His judgment may have been questioned, but he always seemed to retain the image of hero.

I remember having a G.I. Joe, like many boys my age, and one year I received a space–age accessory on my birthday to go with it. It was a one–man space capsule for the G.I. Joe that was apparently modeled after Glenn's Friendship 7.

I don't recall any identifiable marks on the capsule, but I do remember that the capsule came with a recording, about three or four minutes long, of dialogue from Glenn's space shot — including the "Godspeed, John Glenn" wish for good luck from Mission Control as liftoff began.

I suppose the idea was for children to listen to the record while they played with the space capsule. In that way, they could simulate things they saw on television. Well, that's what I did, anyway. In the make–believe world of my bedroom, my G.I. Joe was a space traveler, and the capsule was his vehicle for trips to strange new worlds.

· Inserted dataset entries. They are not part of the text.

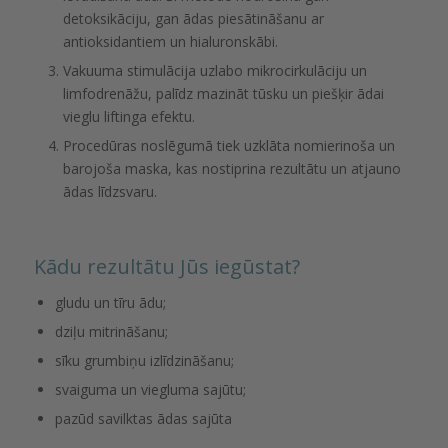
detoksikāciju, gan ādas piesātināšanu ar
antioksidantiem un hialuronskābi.
Vakuuma stimulācija uzlabo mikrocirkulāciju un
limfodrenāžu, palīdz mazināt tūsku un piešķir ādai
vieglu liftinga efektu.
Procedūras noslēgumā tiek uzklāta nomierinoša un
barojoša maska, kas nostiprina rezultātu un atjauno
ādas līdzsvaru.
Kādu rezultātu Jūs iegūstat?
gludu un tīru ādu;
dziļu mitrināšanu;
sīku grumbiņu izlīdzināšanu;
svaiguma un viegluma sajūtu;
pazūd savilktas ādas sajūta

Space travel certainly was heroic in those days. It may seem terribly routine to folks in the 21st century, but there was nothing routine about it in 1962.

It was the dawning of the age of the Space Race in the United States.

Now 90, Glenn told Todd Halvorson of Florida Today that space travel isn't just about going places but doing things once you get there.

"[I]t's not only seeing how far we go into space, and eventually being on Mars, and maybe sometime having a base on the moon," he said. "But to me, of equal importance is to maximize the research return."

America got a lot of return on its investment on this day in 1962.